Investing.com -- Moody’s Ratings announced on March 10, 2025, an upgrade to the long-term corporate family rating (CFR) for Viridien S.A., taking it from B3 to B2. Viridien’s probability of default rating (PDR) also saw an upgrade to B2-PD from B3-PD. Alongside these upgrades, Moody’s assigned B2 ratings to Viridien’s proposed new $950 million five and a half year backed senior secured notes, which are to be issued in both EUR and USD tranches.
The funds raised from this issuance, along with available cash, will be used by Viridien to redeem its legacy backed senior secured notes, reduce gross debt, pay accrued interest, and cover related fees and expenses. Moody’s anticipates withdrawing the ratings on Viridien’s legacy backed senior secured notes upon their complete repayment. The outlook for Viridien remains stable.
The upgraded rating comes after a comprehensive review of all credit ratings for the issuer. This upgrade reflects Viridien’s reduced gross debt and an improved maturity profile expected following debt refinancing. The company has been able to use excess cash for refinancing and reducing debt through open market bond repurchases in 2024.
The rating action also takes into account Viridien’s strong backlog for geoscience revenue and a structural improvement in its EBITDA and cash generation. This improvement follows the termination of its Shearwater vessel agreement that had previously constrained profitability and cash flow over the past five years.
Over the next 12-18 months, Moody’s expects Viridien to witness a stable to improving market for seismic data, along with growth in its Beyond the Core (BTC) businesses. The expiration of an unfavorable vessel contract is expected to lead to incremental improvement in EBITDA. However, some quarterly variability in results is anticipated due to the company’s IFRS reporting and the potential uneven nature of Sensing and Monitoring (SMO) orders.
The company’s liquidity is good, with an estimated $148 million of cash on hand expected after the transaction. Viridien is also expected to have full availability on its new $125 million super senior secured revolving credit facility. The company’s cash balance typically includes a modest amount of trapped cash held by subsidiaries operating in countries with exchange controls or other legal restrictions. This trapped cash has been decreasing over the past years, and is expected to remain in a range of around $35-$50 million.
Governance considerations for Viridien were a significant driver of the rating action, reflecting Viridien’s reduction of gross debt in 2024 through bond repurchases and use of excess cash as part of the refinancing to reduce gross debt levels. It also factors in the company’s public commitments to deleveraging.

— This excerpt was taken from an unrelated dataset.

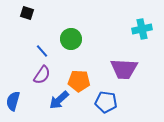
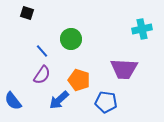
orange pentagon: moved 1 px up; rotated 15 degrees clockwise
blue semicircle: rotated 54 degrees counterclockwise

Factors that could lead to further rating upgrades include greater business diversification, consistent maintenance of Moody’s adjusted debt/EBITDA below 2.5x, EBITDA/Interest consistently above 3.5x, sustained positive Moody’s adjusted free cash flow, and maintenance of a good liquidity position. Meanwhile, factors that could lead to a rating downgrade include a deterioration in the oil & gas industry spending on seismic services leading to an adjusted debt/EBITDA materially and consistently above 4.5x, EBITDA/Interest consistently below 2.5x, negative free cash flow leading to a deterioration in the company’s liquidity profile, or the enactment of more aggressive financial policies or a failure to reduce gross debt.